Insgesamt bieten die Erzählungen einen wunderbaren Einblick in die Denkweise ihrer Zeit. In der Erzählung um die Bereisung der Welt ist in jeder Zeile die Sehnsucht des Erzählers nach einer solchen Reise und seine Begeisterung über die Reise der Phantasie, die er unternehmen kann, zu spüren. Wer würde sich nicht wünschen, den trojanischen Helden von Angesicht zu Angesicht gegenüberzustehen? Für Faust ist auch das kein Ding der Unmöglichkeit. Bis in die Schlafzimmer von Fürsten und Päpsten treibt ihn seine Neugierde. Aber er zahlt seinen Preis dafür.
Obwohl das Buch so alt ist, ist die Sprache zwar altertümlich, aber durchaus verständlich. Gedacht war das Werk als ausdrückliche Warnung, nicht vom rechten Weg abzuweichen, denn Faust endet in der Tat zum ausgemachten Zeitpunkt als verdammte Seele. Damit verrate ich hier nicht das Ende, denn das steht so bereits im ersten Kapitel.
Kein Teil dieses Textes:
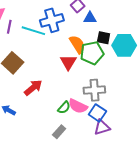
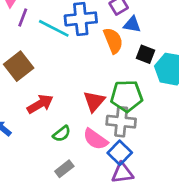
orange semicircle: (77, 44) -> (113, 41), moved
green pentagon: (92, 53) -> (127, 96), moved
red triangle: (68, 62) -> (94, 101), moved
green semicircle: (64, 108) -> (62, 134), moved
Das Büchlein hat deswegen meine Aufmerksamkeit erregt, weil es widerspiegelt, worüber man sich unterhalten hat, was wichtig war, was weitererzählt wurde. Wie stellte man sich damals Himmel und Hölle vor? Was dachte man damals, was ein Mensch, der einen Pakt mit dem Teufel einging, anderen antun könnte? All solche Fragen hat die Historia befriedigend beantwortet.
(unbekannt): Historia von D. Johann Fausten (1587).
Reclam, 2001.
165 Seiten, Taschenbuch, 3,60 Euro.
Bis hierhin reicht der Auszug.